■ **Task directions**
Wherever the word "dari" turns up in a line of the entries, copy that line.
Start of Given records
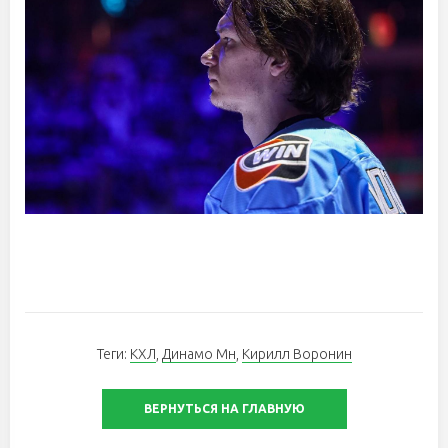
Теги:
КХЛ
,
Динамо Мн
,
Кирилл Воронин
ВЕРНУТЬСЯ НА ГЛАВНУЮ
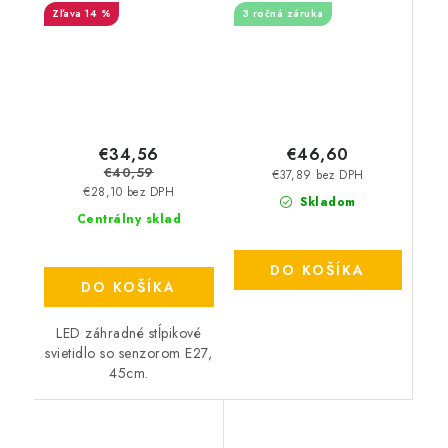
14 %
3 ročná záruka
šedé
€34,56
€46,60
€40,59
€37,89 bez DPH
€28,10 bez DPH
Skladom
Centrálny sklad
DO KOŠÍKA
DO KOŠÍKA
LED záhradné stĺpikové
svietidlo so senzorom E27,
45cm.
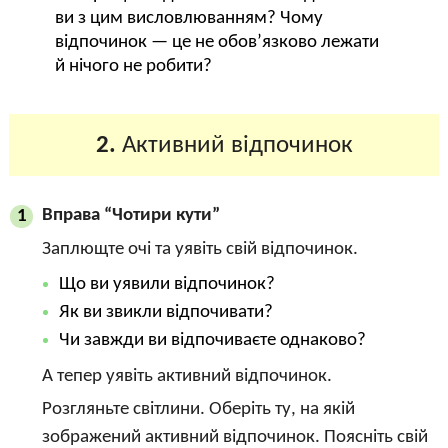
ви з цим висловлюванням? Чому
відпочинок — це не обов’язково лежати
й нічого не робити?
2.
Активний відпочинок
Вправа “Чотири кути”
1
Заплющте очі та уявіть свій відпочинок.
Що ви уявили відпочинок?
Як ви звикли відпочивати?
Чи завжди ви відпочиваєте однаково?
А тепер уявіть активний відпочинок.
Розгляньте світлини. Оберіть ту, на якій
зображений активний відпочинок. Поясніть свій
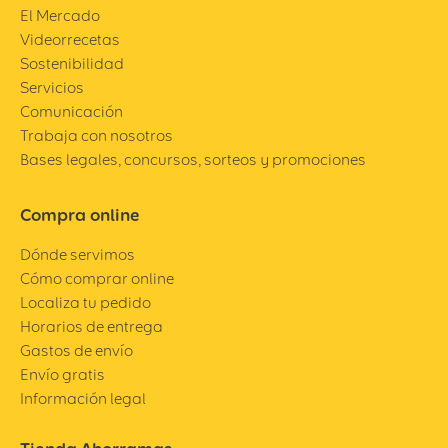
El Mercado
Videorrecetas
Sostenibilidad
Servicios
Comunicación
Trabaja con nosotros
Bases legales, concursos, sorteos y promociones
Compra online
Dónde servimos
Cómo comprar online
Localiza tu pedido
Horarios de entrega
Gastos de envío
Envío gratis
Información legal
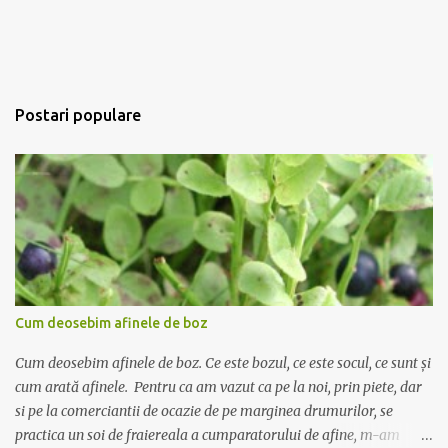
Postari populare
Cum deosebim afinele de boz
Cum deosebim afinele de boz. Ce este bozul, ce este socul, ce sunt și
cum arată afinele. Pentru ca am vazut ca pe la noi, prin piete, dar
si pe la comerciantii de ocazie de pe marginea drumurilor, se
practica un soi de fraiereala a cumparatorului de afine, m-am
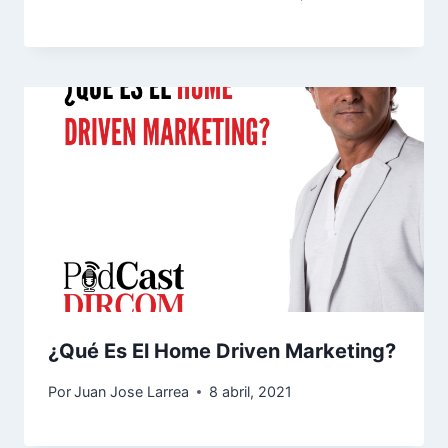
¿Qué Es El Home Driven Marketing?
Por
Juan Jose Larrea
8 abril, 2021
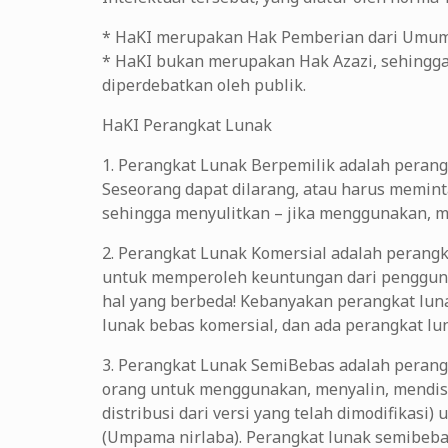
* HaKI merupakan Hak Pemberian dari Umum 
* HaKI bukan merupakan Hak Azazi, sehingga
diperdebatkan oleh publik.
HaKI Perangkat Lunak
1. Perangkat Lunak Berpemilik adalah perang
Seseorang dapat dilarang, atau harus memint
sehingga menyulitkan – jika menggunakan, m
2. Perangkat Lunak Komersial adalah perang
untuk memperoleh keuntungan dari penggunaa
hal yang berbeda! Kebanyakan perangkat luna
lunak bebas komersial, dan ada perangkat lun
3. Perangkat Lunak SemiBebas adalah perangk
orang untuk menggunakan, menyalin, mendist
distribusi dari versi yang telah dimodifikasi)
(Umpama nirlaba). Perangkat lunak semibebas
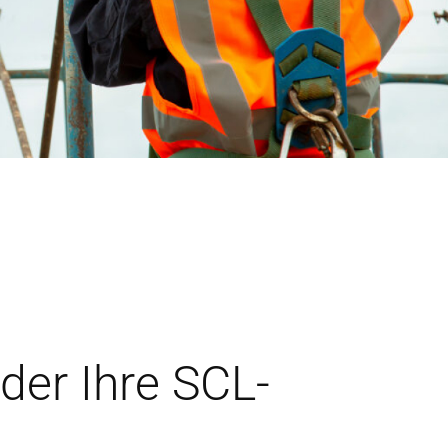
oder Ihre SCL-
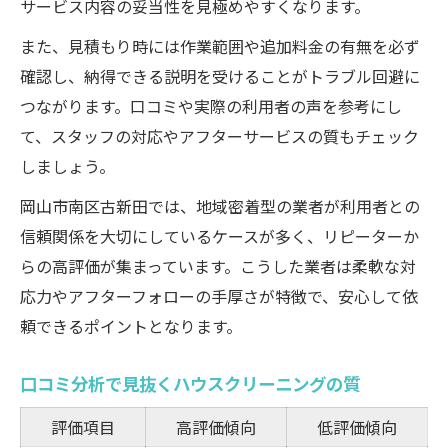
サービス内容の妥当性を見極めやすくなります。
また、見積もり時には作業範囲や追加料金の有無を必ず
確認し、納得できる説明を受けることがトラブル回避に
つながります。口コミや実際の利用者の声を参考にし
て、スタッフの対応やアフターサービスの質もチェック
しましょう。
岡山市南区古新田では、地域密着型の業者が利用者との
信頼関係を大切にしているケースが多く、リピーターか
らの高評価が集まっています。こうした業者は柔軟な対
応力やアフターフォローの手厚さが特徴で、安心して依
頼できるポイントとなります。
口コミ分析で見抜くハウスクリーニングの質
評価項目
高評価傾向
低評価傾向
End of Given records
■ **Answer to the problem**
* HaKI merupakan Hak Pemberian dari Umum 
untuk memperoleh keuntungan dari penggunaa
distribusi dari versi yang telah dimodifikasi)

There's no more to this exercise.